One of the most promising new trends in cancer science is the search for personalized medicines – finding treatments that are right for individual patients and identifying those that might not work based on a patient’s genetic makeup and medical history. In 2009, Komen provided $6 million in research funding to an Indiana University team looking for genetic markers that could predict which patients would respond to a new experimental drug. Soon, the research from this Komen Promise Grant opened promising new doors about genetics and treatment side effects.
The team was led by Indiana University’s Bryan Schneider, M.D. (one of our Komen Scholars) and David Flockhart, M.D., Ph.D., along with patient advocate Mary Lou Smith, Esq., co-founder of Research Advocacy Network. We spoke to Dr. Schneider about this grant to learn more.
Komen: Dr. Schneider, thanks so much for your time and for the important work you do in the fight against breast cancer. Could you walk us through the ins and outs of your Komen Promise Grant?
Schneider: Of course. The main goal was to deliver better personalized medicine. We did this by leveraging two large randomized trials (involving about 5,000 patients from around the globe), comparing an experimental drug (bevacizumab, or Avastin) to standard treatment with chemotherapy.
Our goal was to use genetic data that we collected from patients to identify those individuals who would benefit from treatment. Along the way, we realized that we also ended up with a great deal of detailed information about the side effects patients suffered from – regardless of which drug they were given.
Komen: How can this study change medicine now?
Schneider: I think we, as researchers, do a great job of determining which drugs will work for which patients, but often overlook serious treatment effects, such as peripheral neuropathy or congestive heart failure. I can tell you from my own experience that some patients fear the word “chemo” more than the word “cancer.” If we can understand who is at increased risk for these life-altering side effects, it could impact how patients receive therapy, or if maybe an alternative therapy or foregoing therapy altogether is a better option.
For now, the most important takeaway is that we will be able to tailor our therapies not just to those we think will benefit, but also to avoid therapies in patients we think may suffer.
Komen: What did you learn about specific side effects?
Schneider: Well, we learned a great deal about this one common side effect called peripheral neuropathy, or inflammation of the nerves. It results in a number of symptoms like numbness or tingling, and it can make seemingly simple tasks (like brushing your teeth) really challenging. And even worse – it can be irreversible.
Our study revealed one biomarker in particular in patients who were more likely to develop this side effect, which could be extremely important information when patients are making treatment decisions.

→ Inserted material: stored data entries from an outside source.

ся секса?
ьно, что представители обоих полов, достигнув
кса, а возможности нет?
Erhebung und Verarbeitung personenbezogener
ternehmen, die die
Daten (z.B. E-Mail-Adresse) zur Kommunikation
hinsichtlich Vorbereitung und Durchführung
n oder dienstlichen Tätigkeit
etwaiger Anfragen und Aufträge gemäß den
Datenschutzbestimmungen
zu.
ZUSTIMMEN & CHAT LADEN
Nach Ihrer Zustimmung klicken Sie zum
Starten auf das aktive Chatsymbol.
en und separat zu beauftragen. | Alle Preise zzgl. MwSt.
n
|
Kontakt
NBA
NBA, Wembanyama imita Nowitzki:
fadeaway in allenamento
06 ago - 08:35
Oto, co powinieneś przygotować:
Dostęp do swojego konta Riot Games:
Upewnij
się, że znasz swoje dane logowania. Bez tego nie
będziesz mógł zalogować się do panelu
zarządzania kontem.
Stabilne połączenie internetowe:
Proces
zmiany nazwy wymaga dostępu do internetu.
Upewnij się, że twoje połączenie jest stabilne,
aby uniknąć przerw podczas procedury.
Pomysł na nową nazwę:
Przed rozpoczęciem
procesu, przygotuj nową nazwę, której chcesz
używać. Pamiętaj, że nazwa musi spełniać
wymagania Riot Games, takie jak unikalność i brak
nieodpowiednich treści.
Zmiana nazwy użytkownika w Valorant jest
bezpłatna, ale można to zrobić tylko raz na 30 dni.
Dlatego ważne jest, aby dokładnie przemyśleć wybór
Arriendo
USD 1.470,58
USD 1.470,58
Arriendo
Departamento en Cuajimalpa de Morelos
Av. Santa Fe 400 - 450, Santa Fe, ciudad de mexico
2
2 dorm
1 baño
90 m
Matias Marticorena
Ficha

We also found that African-Americans are much more likely to experience neuropathy. We actually found a gene specific to this population that could indicate which individuals are at increased risk – again, vital information for treatment decisions.

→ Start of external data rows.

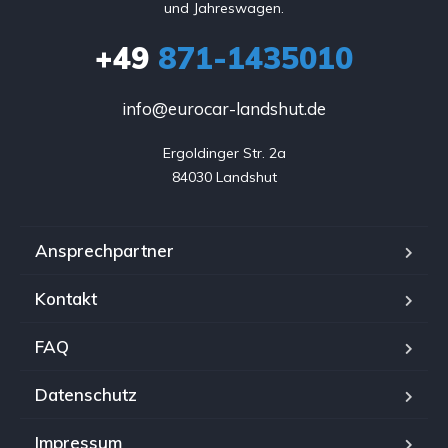
und Jahreswagen.
+49
871-1435010
info@eurocar-landshut.de
Ergoldinger Str. 2a

84030 Landshut
Ansprechpartner
Kontakt
FAQ
Datenschutz
Impressum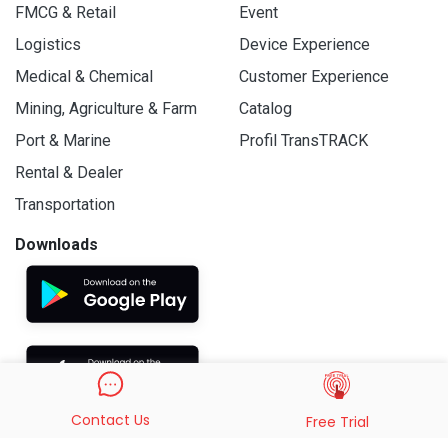
FMCG & Retail
Event
Logistics
Device Experience
Medical & Chemical
Customer Experience
Mining, Agriculture & Farm
Catalog
Port & Marine
Profil TransTRACK
Rental & Dealer
Transportation
Downloads
Contact Us
Free Trial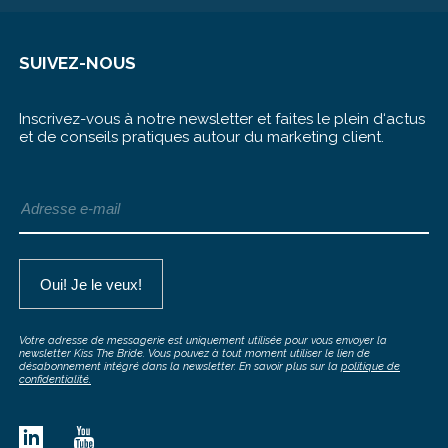
SUIVEZ-NOUS
Inscrivez-vous à notre newsletter et faites le plein d‘actus
et de conseils pratiques autour du marketing client.
Votre adresse de messagerie est uniquement utilisée pour vous envoyer la
newsletter Kiss The Bride. Vous pouvez à tout moment utiliser le lien de
désabonnement intégré dans la newsletter. En savoir plus sur la
politique de
confidentialité.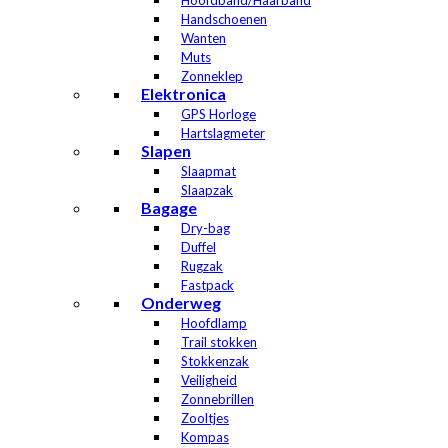
Hoofdband/Haarband
Handschoenen
Wanten
Muts
Zonneklep
Elektronica
GPS Horloge
Hartslagmeter
Slapen
Slaapmat
Slaapzak
Bagage
Dry-bag
Duffel
Rugzak
Fastpack
Onderweg
Hoofdlamp
Trail stokken
Stokkenzak
Veiligheid
Zonnebrillen
Zooltjes
Kompas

Another serious side effect we discovered a great deal about was congestive heart failure. It’s more rare, but absolutely terrible if it does happen. We were able to identify a biomarker that indicates increased risk of this side effect as well.
Komen: You clearly had patients’ needs at the center of your work. Can you tell us about the role patient advocates played in this study?

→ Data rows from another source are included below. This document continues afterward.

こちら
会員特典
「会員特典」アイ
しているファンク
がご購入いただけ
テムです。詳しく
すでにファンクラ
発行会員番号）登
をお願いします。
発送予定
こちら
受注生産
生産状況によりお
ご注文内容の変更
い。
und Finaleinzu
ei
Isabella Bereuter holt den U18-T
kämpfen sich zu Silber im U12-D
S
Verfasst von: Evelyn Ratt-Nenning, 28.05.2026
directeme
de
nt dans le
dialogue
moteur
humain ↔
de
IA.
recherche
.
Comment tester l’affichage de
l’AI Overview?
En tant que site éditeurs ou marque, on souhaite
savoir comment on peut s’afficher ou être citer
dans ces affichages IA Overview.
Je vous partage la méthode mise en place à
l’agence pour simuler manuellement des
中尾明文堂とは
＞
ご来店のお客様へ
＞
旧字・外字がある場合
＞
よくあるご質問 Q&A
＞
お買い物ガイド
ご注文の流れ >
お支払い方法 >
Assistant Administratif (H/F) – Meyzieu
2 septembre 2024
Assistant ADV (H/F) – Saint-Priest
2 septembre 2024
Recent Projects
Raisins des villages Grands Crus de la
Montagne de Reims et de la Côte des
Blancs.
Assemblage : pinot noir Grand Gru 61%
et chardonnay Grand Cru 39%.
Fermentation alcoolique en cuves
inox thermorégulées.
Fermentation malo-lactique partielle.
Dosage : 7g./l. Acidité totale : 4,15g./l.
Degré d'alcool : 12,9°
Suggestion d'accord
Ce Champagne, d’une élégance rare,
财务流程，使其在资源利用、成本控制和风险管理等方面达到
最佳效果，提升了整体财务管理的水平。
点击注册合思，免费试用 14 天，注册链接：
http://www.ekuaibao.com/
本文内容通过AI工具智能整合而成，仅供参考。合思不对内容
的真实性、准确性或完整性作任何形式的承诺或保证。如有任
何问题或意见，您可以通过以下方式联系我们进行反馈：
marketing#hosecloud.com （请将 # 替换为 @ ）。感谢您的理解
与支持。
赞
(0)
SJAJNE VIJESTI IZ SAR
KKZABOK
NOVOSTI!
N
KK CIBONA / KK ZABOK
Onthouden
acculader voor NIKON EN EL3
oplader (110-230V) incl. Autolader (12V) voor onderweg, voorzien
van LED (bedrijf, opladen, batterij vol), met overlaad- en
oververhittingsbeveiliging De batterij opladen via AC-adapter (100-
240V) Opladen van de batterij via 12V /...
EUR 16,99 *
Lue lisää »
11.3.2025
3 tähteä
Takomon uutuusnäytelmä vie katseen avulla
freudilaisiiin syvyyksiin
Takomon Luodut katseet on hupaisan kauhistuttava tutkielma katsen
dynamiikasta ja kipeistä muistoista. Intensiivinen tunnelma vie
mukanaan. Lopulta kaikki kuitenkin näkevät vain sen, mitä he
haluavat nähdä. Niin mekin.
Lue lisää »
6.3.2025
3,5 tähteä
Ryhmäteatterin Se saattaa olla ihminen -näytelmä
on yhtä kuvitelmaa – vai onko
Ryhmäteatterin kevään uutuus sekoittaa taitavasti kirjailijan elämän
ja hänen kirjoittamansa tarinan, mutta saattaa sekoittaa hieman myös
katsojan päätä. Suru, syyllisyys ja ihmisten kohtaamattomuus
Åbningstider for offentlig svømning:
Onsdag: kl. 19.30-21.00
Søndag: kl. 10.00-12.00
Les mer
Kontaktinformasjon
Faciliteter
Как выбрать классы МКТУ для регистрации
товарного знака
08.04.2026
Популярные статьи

Schneider: Having patient advocates on the grant is an amazing asset. They not only help develop the project aims, but keep us grounded about what matters to patients. For example, our initial goal was to identify who might benefit from bevacizumab. Unfortunately, we found that this particular drug probably won’t be important for breast cancer. But, our patient advocates pointed out that we could still use the amazing genetic and treatment data we had gathered to ask other important and meaningful questions, such as who might suffer the most from treatment side effects, and get valuable information for patients.
Komen: What do you want people to walk away knowing about Komen and this Promise Grant?
Schneider: None of this work would have happened without Komen’s funding. Komen is one of the few organizations that recognize that it’s not all about discoveries at the molecular level. The more important question is: how will we take these findings and make it relevant to patients? Komen has been amazing at supporting work like this Promise Grant which is directly focused on making an impact in patients’ lives.
As far as what’s next – honestly, we have a long way to go. I wish we could say we’ve cured cancer and minimized all side effects, but we still have more work to do in terms of understanding how these biomarkers affect treatment regimens, and how we can take this to the patient and into clinics.
Until we get there, we’ll continue to need support from organizations like Komen and individuals everywhere who help make this work possible.